=== INFORMATION ===
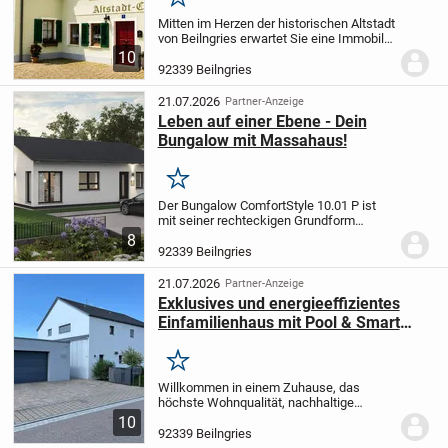
Merken
Mitten im Herzen der historischen Altstadt
von Beilngries erwartet Sie eine Immobilie
mit Geschichte, Charakter und
10
außergewöhnlichem Potenzial. Das
92339 Beilngries
freistehende Wohn- und Geschäftshaus,
vielen noch...
21.07.2026
Partner-Anzeige
Leben auf einer Ebene - Dein
Bungalow mit Massahaus!
Merken
Der Bungalow ComfortStyle 10.01 P ist
mit seiner rechteckigen Grundform
praktisch aufgestellt. So bietet das Haus
8
auf 103 m² viele Möglichkeiten, der
92339 Beilngries
eigenen Kreativität freien Lauf zu lassen.
Selbst...
21.07.2026
Partner-Anzeige
Exklusives und energieeffizientes
Einfamilienhaus mit Pool & Smart
Home
Merken
Willkommen in einem Zuhause, das
höchste Wohnqualität, nachhaltige
Bauweise und modernste Technik auf
10
beeindruckende Weise miteinander
92339 Beilngries
verbindet. Dieses im Jahr 2018 errichtete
===
Look over the records. Copy the lines that include the word "Bungalow".

◆ **ANSWER SPACE**
Bungalow mit Massahaus!
Der Bungalow ComfortStyle 10.01 P ist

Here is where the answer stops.